■ **Aim of the exercise**
Locate the line with "applicatie." in the material. Copy that line and each one after it, through the last, exactly and with nothing else.

*** Given data Section Begins ***

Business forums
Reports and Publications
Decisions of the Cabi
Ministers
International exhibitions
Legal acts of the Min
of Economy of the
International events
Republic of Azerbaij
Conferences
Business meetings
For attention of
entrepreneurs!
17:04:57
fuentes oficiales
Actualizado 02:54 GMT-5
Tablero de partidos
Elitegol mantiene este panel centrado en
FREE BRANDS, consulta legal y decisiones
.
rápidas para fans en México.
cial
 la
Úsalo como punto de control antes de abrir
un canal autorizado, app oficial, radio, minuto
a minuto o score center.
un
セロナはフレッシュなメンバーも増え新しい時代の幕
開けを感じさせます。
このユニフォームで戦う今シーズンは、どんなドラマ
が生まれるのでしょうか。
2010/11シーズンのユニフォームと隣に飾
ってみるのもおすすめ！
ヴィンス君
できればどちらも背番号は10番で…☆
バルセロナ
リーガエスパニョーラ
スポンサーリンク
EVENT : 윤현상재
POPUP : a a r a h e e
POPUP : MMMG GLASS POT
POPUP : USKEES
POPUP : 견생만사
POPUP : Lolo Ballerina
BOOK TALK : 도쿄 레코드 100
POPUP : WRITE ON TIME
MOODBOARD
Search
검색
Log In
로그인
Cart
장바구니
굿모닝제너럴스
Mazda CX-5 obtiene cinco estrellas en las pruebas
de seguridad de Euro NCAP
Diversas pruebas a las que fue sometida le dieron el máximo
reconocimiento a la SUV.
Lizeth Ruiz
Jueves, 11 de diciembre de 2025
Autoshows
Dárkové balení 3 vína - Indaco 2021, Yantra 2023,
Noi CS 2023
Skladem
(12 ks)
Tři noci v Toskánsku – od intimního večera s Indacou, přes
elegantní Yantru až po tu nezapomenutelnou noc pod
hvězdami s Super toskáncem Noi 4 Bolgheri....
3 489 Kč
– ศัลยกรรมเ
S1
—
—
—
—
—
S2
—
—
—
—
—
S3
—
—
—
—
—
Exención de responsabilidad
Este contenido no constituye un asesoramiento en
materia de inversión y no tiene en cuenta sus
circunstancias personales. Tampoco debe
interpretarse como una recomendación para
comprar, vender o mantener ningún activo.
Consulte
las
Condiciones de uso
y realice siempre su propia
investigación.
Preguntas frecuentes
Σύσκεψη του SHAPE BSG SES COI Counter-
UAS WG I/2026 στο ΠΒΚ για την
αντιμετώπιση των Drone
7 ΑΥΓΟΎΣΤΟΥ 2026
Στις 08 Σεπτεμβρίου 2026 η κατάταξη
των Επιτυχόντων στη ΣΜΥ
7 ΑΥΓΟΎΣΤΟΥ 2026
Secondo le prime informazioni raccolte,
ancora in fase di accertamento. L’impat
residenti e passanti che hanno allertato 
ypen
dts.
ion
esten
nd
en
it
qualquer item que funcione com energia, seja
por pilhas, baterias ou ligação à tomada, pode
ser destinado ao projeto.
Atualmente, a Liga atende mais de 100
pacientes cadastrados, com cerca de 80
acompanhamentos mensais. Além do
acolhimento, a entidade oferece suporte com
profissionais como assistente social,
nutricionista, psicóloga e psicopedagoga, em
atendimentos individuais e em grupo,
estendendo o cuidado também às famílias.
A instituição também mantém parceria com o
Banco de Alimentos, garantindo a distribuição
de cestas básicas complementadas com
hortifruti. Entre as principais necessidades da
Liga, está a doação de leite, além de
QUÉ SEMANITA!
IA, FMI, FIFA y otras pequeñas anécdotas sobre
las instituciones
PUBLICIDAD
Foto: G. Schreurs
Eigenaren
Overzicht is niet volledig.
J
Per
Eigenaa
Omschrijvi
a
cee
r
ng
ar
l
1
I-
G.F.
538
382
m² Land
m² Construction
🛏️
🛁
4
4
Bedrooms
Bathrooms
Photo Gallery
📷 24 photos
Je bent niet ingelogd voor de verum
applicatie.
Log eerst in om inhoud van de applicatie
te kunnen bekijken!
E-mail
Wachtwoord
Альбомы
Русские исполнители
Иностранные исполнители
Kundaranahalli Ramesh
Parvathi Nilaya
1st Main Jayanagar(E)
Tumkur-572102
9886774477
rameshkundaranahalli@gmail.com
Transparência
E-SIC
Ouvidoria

*** Given data Section Ends ***

■ **Answer box**
applicatie.
Log eerst in om inhoud van de applicatie
te kunnen bekijken!
E-mail
Wachtwoord
Альбомы
Русские исполнители
Иностранные исполнители
Kundaranahalli Ramesh
Parvathi Nilaya
1st Main Jayanagar(E)
Tumkur-572102
9886774477
rameshkundaranahalli@gmail.com
Transparência
E-SIC
Ouvidoria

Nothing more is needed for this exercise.